Is Wikipedia the largest "free content" website? i.e. website consisting primarily of free content.
The only competitors that I can think of are
1. Project Gutenberg, however they have a few free-gratis etexts sprinkled through their collection.
2. Million Books Project http://www.ulib.org/
-- John Vandenberg
John Vandenberg, 08/07/2011 08:26:
- Project Gutenberg, however they have a few free-gratis etexts
sprinkled through their collection.
- Million Books Project http://www.ulib.org/
What about the Internet Archive? They certainly have much more free content than us, if you just count bytes.
Nemo
On Fri, Jul 8, 2011 at 5:00 PM, Federico Leva (Nemo) nemowiki@gmail.com wrote:
What about the Internet Archive?
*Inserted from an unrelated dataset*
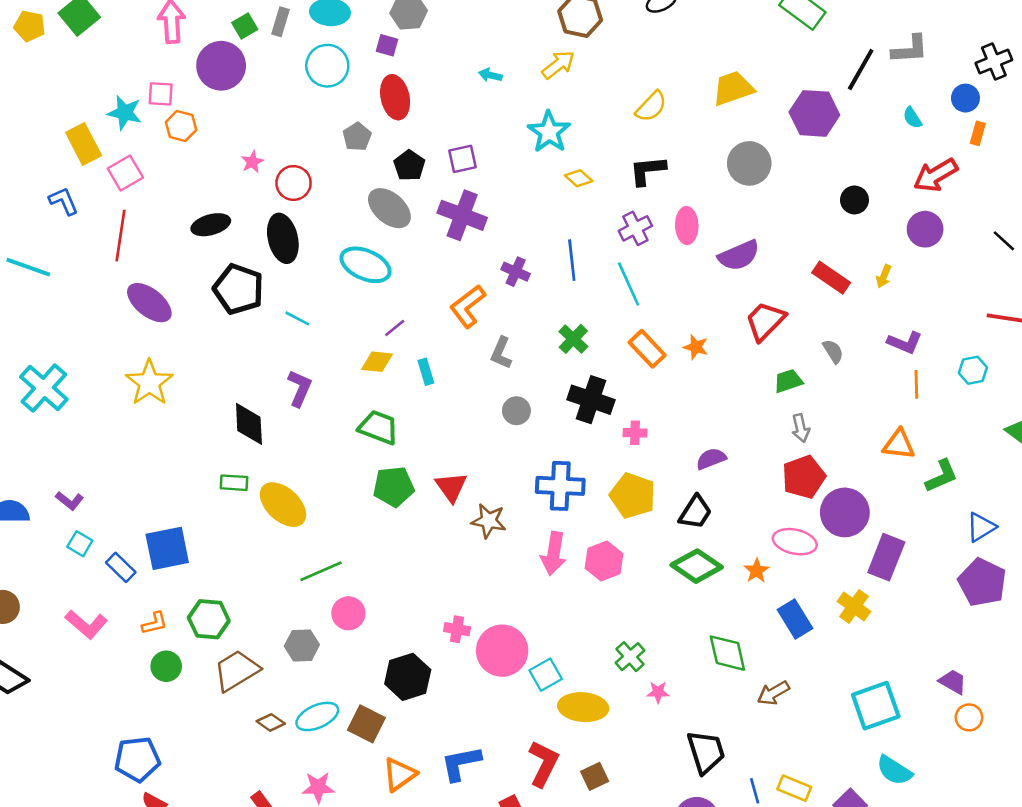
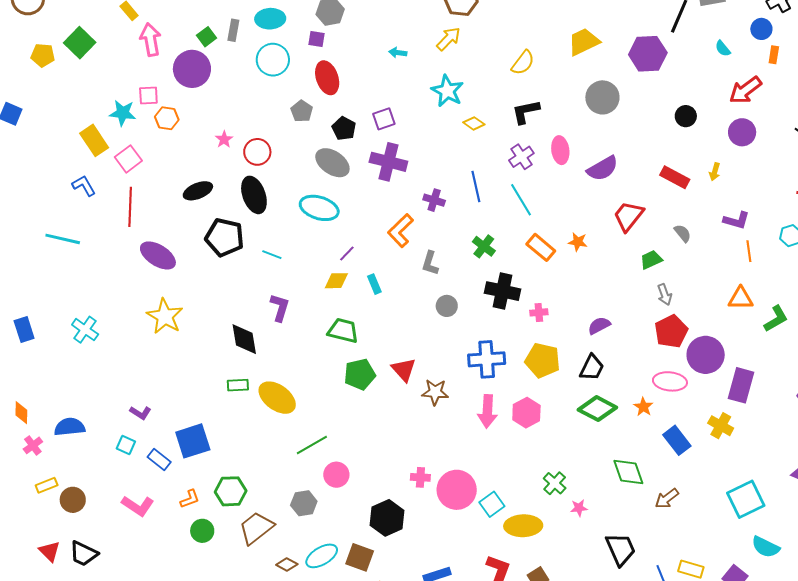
cyan cross: (44, 388) -> (85, 330), size x0.7
purple L-shape: (70, 501) -> (140, 413), moved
They certainly have much more free content than us, if you just count bytes.
The Internet Archive has many subprojects which are non-free content (wayback machine) and dubious content (Open source books).
Their Live Music Archive and Moving image collection may be bigger in terms of bytes.
I'm less confident in the Moving image collection, as they dont explain why the items are PD. e.g.
http://en.wikipedia.org/wiki/Wikipedia:Media_copyright_questions/Archive/201...
John Vandenberg, 08/07/2011 09:31:
The Internet Archive has many subprojects which are non-free content (wayback machine) and dubious content (Open source books).
They have 1.5 millions books (texts) only in the 1800-1922 range. http://www.archive.org/search.php?query=mediatype%3A%28texts%29%20AND%20date%3A[1800-01-01%20TO%201922-12-31]
Nemo
From having looked through Internet Archive's live music collection, I doubt
much, if any of it, would be considered free by our definition. They only seem to care that the artist was fine with being recorded at the show, and there's certainly no release to do anything you want to do with the recording, like there would have to be with a CC-BY-SA release.
The music there is free beer, but you couldn't say, use it commercially or sell albums of it without falling afoul of the copyright law.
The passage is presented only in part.